Удовлетворенная этим объяснением, она с достоинством удалилась.
А мэтр долго, со вкусом, рассказывал мне о своей жизни, о любви к музыке, но когда мое терпение иссякло и я довольно невежливо напомнил ему, что пришел за комментариями по поводу дела Михайлова, Магне заявил, что никакого дела нет, раздуть его не удастся и вскоре мсье Михайлова несомненно освободят.
Тогда еще никто не ведал, что швейцарская юстиция затеяла не уголовный, а сугубо политический процесс и что Михайлову предстоит томиться в одиночной камере два года и два месяца.
Каждые три месяца в женевском Дворце юстиции заседали судьи и каждый раз объявляли подследственному и его адвокатам, что не видят оснований для изменения меры пресечения. На каждом из этих заседаний, что для дальнейшего рассказа немаловажно, мне довелось присутствовать. Но вот, наконец, дело было передано в суд, методом лототронного жребия избрано жюри из шести присяжных и шести дублеров присяжных, процесс начался.

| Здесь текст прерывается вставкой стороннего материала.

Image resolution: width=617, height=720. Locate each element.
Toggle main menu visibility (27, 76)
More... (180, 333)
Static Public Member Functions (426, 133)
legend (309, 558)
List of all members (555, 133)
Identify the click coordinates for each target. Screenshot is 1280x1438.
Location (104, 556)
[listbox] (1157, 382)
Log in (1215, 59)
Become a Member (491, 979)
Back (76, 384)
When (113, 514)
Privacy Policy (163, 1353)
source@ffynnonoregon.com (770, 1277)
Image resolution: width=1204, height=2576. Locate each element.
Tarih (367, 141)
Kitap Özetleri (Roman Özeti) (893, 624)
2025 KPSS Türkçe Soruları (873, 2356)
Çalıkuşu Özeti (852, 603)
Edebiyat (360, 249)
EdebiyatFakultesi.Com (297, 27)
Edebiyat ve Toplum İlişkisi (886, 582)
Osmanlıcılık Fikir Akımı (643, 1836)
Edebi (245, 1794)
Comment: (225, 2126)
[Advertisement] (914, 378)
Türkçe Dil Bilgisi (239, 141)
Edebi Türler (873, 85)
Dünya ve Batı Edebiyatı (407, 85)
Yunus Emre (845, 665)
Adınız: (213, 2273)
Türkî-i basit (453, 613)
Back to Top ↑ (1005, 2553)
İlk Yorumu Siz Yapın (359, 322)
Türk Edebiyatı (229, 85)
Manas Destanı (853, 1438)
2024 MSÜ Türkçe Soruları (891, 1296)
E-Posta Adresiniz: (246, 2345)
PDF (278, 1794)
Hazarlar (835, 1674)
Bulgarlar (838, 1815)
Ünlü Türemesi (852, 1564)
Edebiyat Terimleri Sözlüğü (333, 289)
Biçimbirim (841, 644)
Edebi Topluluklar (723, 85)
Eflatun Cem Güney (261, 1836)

В самом начале прокурор Жан Луи Кроше ( с французского языка «кроше» переводится как «крючок) сделал обескураживающее для меня заявление. Он потребовал от председателя суда Антуанетты Стадлер немедленно удалить меня из зала, пояснив при этом:
– Я считаю господина Михайлова криминальной личностью. А журналист Якубов на протяжении двух лет, единственный в мире, защищал господина Михайлова в своих статьях. Поэтому я считаю господина Якубова криминальным журналистом и требую его удаления из зала судебного заседания». Председатель суда проверила мою аккредитацию на процессе, лицензию журналиста-международника, на основании которой я был аккредитован во Дворце юстиции и сказала, что у нее нет юридических оснований запрещать господину Якубову выполнять свои профессиональные обязанности на данном процессе.
Судебные заседания продолжались две недели. В итоге жюри присяжных вынесло вердикт: не виновен. Антаунетта Стадлер объявила, что все издержки по содержанию подследственного Михайлова в тюрьме, а также расходы на производство судебного процесса она относит на счет юстиции кантона Женевы. В этот самый момент произошло невероятное. Одно из окон, находившееся под самым потолком зала заседаний, вдруг, само по себе, распахнулось и зал наполнился свежим декабрьским ветром.
Процесс завершился и остававшиеся на этот час в зале свидетели защиты бросились поздравлять Сергея Анатольевича с освобождением. Попытался протиснуться сквозь толпу и я. Оказавшись довольно близко от Михайлова, выкрикнул: «Сергей Анатольевич, полагаю, что и нам пришло время познакомиться лично».
– А кто вы? – резко обернувшись, спросил Михайлов.
Я представился, не понимая, чем вызвано такое удивление. Уже позже Сергей пояснил, что все два года, приходя на заседание суда, он принимал за меня совершенно другого человека. Ну, а пока мы обменялись крепким рукопожатием и расстались. По процедуре, установленной в Швейцарии, из зала суда никого не освобождают. Подсудимый, даже признанный невиновным, должен вернуться туда, куда его доставили в суд, то есть в тюрьму, а лишь оттуда его выпустят на свободу.
На высоких ступенях Дворца юстиции толпилась группа телевизионщиков. Они подошли и попросили о коротком интервью.
– Скажите, вас обидело, когда в первый день суда прокурор Кроше попросил вашего удаления из зала? – прозвучал первый вопрос.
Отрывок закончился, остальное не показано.